[Saved entries]
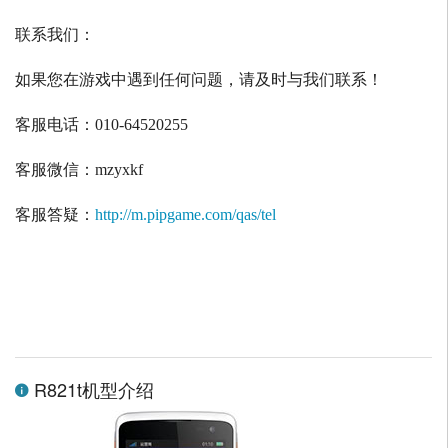
联系我们：
如果您在游戏中遇到任何问题，请及时与我们联系！
客服电话：
010-64520255
客服微信：
mzyxkf
客服答疑：
http://m.pipgame.com/qas/tel
R821t机型介绍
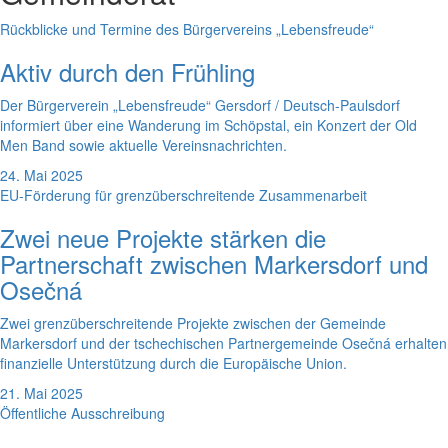
Rückblicke und Termine des Bürgervereins „Lebensfreude“
Aktiv durch den Frühling
Der Bürgerverein „Lebensfreude“ Gersdorf / Deutsch-Paulsdorf
informiert über eine Wanderung im Schöpstal, ein Konzert der Old
Men Band sowie aktuelle Vereinsnachrichten.
24. Mai 2025
EU-Förderung für grenzüberschreitende Zusammenarbeit
Zwei neue Projekte stärken die
Partnerschaft zwischen Markersdorf und
Osečná
Zwei grenzüberschreitende Projekte zwischen der Gemeinde
Markersdorf und der tschechischen Partnergemeinde Osečná erhalten
finanzielle Unterstützung durch die Europäische Union.
21. Mai 2025
Öffentliche Ausschreibung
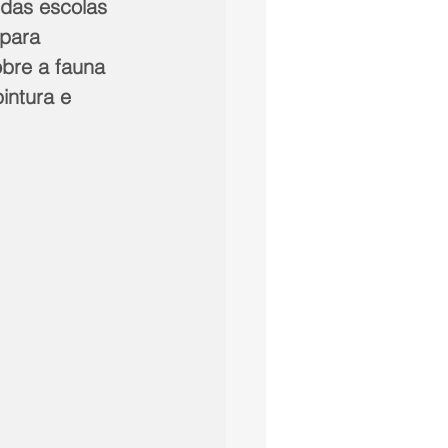
 das escolas 
para 
bre a fauna 
intura e 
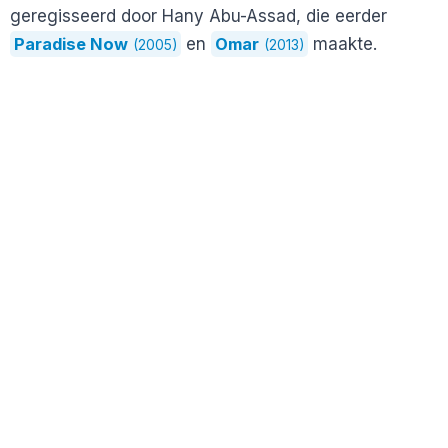
geregisseerd door Hany Abu-Assad, die eerder
Paradise Now
en
Omar
maakte.
(2005)
(2013)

■ Instructions to follow ■
Copy out every line of the data where the word "Projekte" occurs.

■ Output below ■
Zwei neue Projekte stärken die
Zwei grenzüberschreitende Projekte zwischen der Gemeinde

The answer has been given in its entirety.